According to Fani-Kayode, within just two days of his initial posting to Germany being announced, he had already placed a formal representation before the then-Minister of Foreign Affairs, Ambassador Yusuf Tuggar, expressing his discomfort with the European nation.
He cited personal reasons, noting that having spent much of his life in Europe, he had little appetite for a return to familiar terrain.
“I would prefer to go to South Africa,” he wrote, “which is a country that I have never been to and for which I have so much interest.”
Beyond the personal justifications, Fani-Kayode framed his preference for South Africa in sweeping ideological terms, describing it as a country that “shares some of my convictions, beliefs and values when it comes to world affairs”, a nation with the largest economy on the African continent, closer geographic and political ties to Nigeria, and one aligned with what he described as his “pan-African vision.”
It was, by his own telling, a principled choice rather than a consolation prize.
Whether that framing will hold under scrutiny is another matter entirely. Diplomatic circles in Abuja have been notably tight-lipped on the specifics of the German situation, and the Ministry of Foreign Affairs has yet to issue any public statement clarifying the sequence of events, a silence that, in diplomatic language, speaks volumes.
Femi Fani-Kayode is no stranger to controversy. A former federal minister and vocal government critic turned ardent Tinubu ally, he has long been one of the most polarizing figures in Nigerian politics.
His appointment as an ambassador-designate had already raised eyebrows in some quarters, given his combustible public profile and history of incendiary statements, qualities rarely associated with the careful, measured world of professional diplomacy.
His selection for South Africa, a country that plays an outsized role in continental geopolitics and maintains one of the most complex bilateral relationships with Nigeria, will now face scrutiny of its own. Relations between Abuja and Pretoria have historically been turbulent, shaped by periodic xenophobic violence against Nigerians in South Africa and recurring trade and migration tensions.
Whether Fani-Kayode’s self-described pan-African credentials will serve as an asset or a liability in that high-stakes environment remains to be seen.

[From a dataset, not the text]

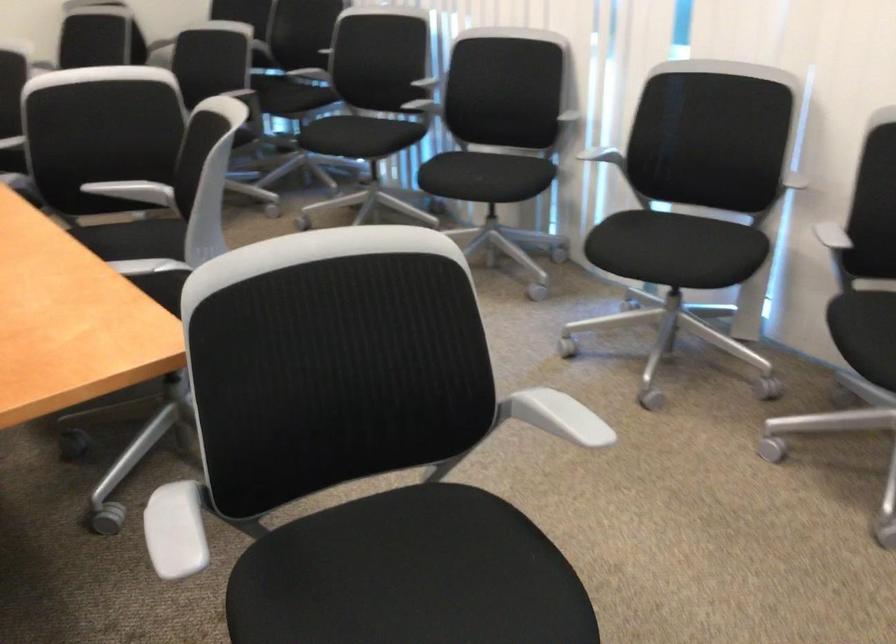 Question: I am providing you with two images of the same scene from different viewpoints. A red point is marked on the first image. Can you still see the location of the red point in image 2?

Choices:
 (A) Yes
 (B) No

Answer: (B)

For now, the appointment awaits the final diplomatic formality, South Africa’s own grant of agrément. Until Pretoria officially accepts his credentials, Fani-Kayode remains an ambassador-designate in title only.
Given the circumstances surrounding his German posting, that approval will be watched closely.
One thing, at least, appears certain: if there is a story to be told along the way, Femi Fani-Kayode will be the first to tell it on his own terms.
WHAT YOU SHOULD KNOW
Femi Fani-Kayode’s ambassadorial journey tells two very different stories depending on who you ask. While official sources suggest Germany rejected his appointment, Fani-Kayode insists he made the choice himself and has gone to great lengths to say so publicly.
His new posting to South Africa, a nation with a historically strained relationship with Nigeria, will be his opportunity to prove that his appointment was about capability all along. The real verdict, however, will not come from X; it will come from Pretoria.